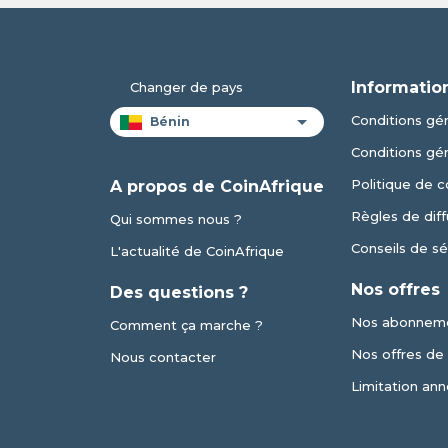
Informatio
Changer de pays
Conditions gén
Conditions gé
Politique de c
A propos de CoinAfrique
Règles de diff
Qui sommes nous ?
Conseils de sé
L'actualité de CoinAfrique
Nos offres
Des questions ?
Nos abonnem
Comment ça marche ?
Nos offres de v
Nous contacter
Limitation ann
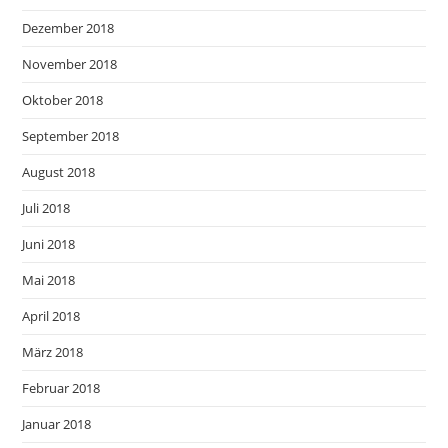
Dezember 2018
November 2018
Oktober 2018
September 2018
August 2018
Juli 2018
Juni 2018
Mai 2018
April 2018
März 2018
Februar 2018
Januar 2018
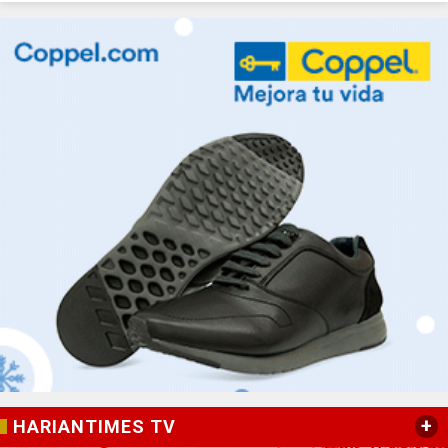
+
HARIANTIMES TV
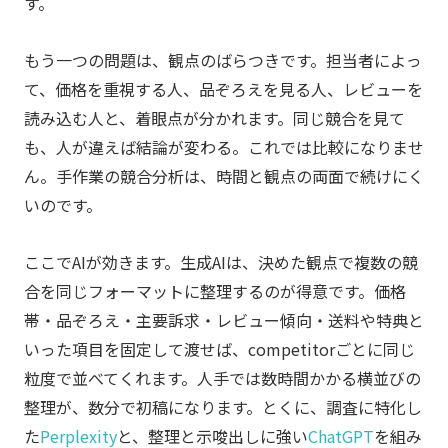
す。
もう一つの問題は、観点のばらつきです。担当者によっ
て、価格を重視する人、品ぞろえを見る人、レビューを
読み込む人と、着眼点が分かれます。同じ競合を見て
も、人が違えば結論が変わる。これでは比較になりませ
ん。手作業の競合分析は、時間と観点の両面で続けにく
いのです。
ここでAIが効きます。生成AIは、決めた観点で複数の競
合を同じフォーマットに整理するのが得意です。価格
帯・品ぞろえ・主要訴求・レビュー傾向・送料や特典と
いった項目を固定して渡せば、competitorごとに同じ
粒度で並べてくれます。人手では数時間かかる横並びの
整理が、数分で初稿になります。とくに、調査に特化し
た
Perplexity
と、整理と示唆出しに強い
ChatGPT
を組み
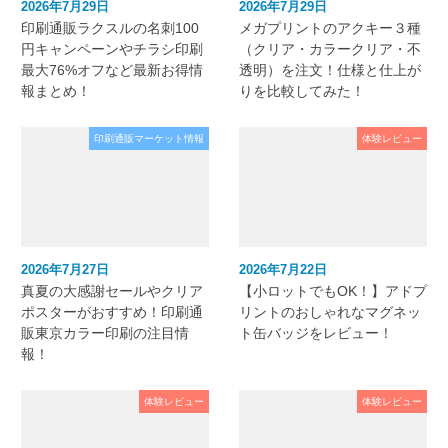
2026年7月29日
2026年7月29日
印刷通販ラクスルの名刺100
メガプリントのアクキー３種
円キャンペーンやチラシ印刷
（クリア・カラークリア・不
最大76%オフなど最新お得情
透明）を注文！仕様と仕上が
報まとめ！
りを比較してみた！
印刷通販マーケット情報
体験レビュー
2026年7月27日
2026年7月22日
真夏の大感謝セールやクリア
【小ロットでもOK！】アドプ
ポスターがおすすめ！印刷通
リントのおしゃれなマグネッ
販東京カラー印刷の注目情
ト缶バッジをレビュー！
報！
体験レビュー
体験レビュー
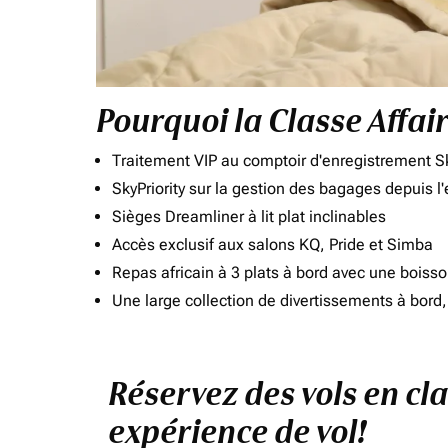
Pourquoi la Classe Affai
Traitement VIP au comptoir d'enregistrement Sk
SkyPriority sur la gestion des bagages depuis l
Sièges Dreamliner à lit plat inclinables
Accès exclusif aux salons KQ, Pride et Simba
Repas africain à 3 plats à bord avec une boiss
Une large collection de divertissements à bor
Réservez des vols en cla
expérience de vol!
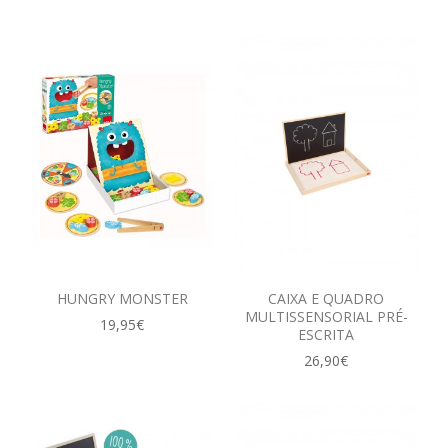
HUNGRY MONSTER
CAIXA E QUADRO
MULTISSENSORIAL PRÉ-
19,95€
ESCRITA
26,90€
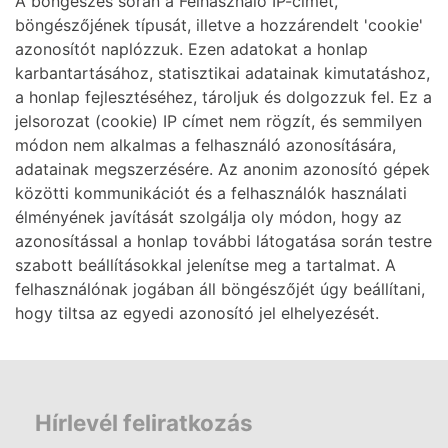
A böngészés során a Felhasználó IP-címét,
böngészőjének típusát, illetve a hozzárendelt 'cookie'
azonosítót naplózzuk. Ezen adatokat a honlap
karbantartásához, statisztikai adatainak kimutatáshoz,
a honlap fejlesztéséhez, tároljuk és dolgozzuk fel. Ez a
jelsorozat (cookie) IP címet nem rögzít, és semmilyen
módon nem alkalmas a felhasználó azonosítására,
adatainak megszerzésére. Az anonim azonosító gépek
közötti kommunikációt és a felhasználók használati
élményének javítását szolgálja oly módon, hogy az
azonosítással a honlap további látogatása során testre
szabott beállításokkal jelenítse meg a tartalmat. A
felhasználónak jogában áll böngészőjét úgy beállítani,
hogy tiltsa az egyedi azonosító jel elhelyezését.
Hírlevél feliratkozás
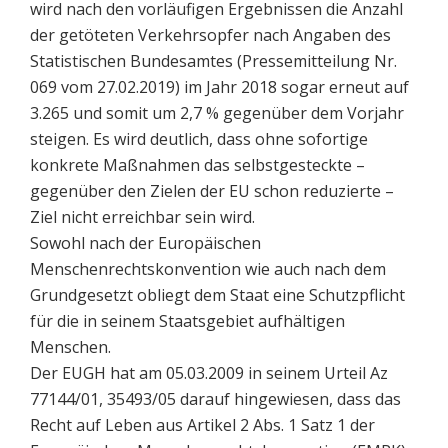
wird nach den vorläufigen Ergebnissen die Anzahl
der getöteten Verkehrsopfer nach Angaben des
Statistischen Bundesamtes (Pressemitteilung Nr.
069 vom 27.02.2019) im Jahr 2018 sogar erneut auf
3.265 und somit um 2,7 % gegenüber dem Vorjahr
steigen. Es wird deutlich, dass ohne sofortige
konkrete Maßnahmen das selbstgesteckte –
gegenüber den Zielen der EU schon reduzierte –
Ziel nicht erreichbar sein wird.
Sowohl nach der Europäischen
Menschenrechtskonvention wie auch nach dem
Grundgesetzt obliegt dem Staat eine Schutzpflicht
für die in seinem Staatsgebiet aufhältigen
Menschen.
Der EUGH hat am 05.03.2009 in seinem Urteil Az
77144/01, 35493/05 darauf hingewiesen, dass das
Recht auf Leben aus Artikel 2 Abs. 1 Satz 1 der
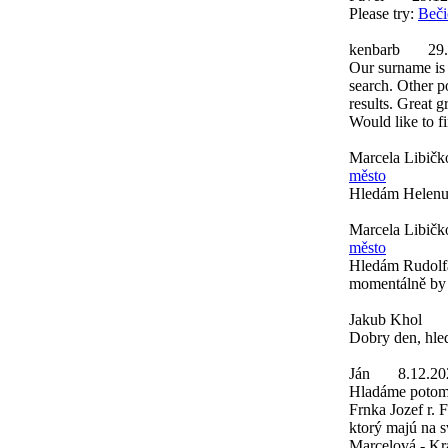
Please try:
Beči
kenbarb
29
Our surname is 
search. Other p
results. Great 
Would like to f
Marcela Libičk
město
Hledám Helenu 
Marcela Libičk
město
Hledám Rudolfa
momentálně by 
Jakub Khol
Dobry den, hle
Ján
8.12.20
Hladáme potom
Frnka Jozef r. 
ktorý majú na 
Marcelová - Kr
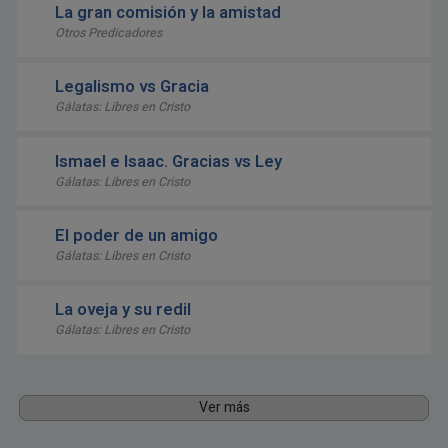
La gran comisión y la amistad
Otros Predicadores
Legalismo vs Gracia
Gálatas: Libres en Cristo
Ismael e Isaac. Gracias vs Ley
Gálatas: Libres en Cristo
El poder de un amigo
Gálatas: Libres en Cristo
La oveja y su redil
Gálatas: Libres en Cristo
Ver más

* **ACTIVITY**: Starting with the line that holds "ktorý majú na", copy every line exactly through the final line of the material, but skip the pictures.

* **ANSWER BELOW**:
ktorý majú na 
Marcelová - Kr
La gran comisión y la amistad
Otros Predicadores
Legalismo vs Gracia
Gálatas: Libres en Cristo
Ismael e Isaac. Gracias vs Ley
Gálatas: Libres en Cristo
El poder de un amigo
Gálatas: Libres en Cristo
La oveja y su redil
Gálatas: Libres en Cristo
Ver más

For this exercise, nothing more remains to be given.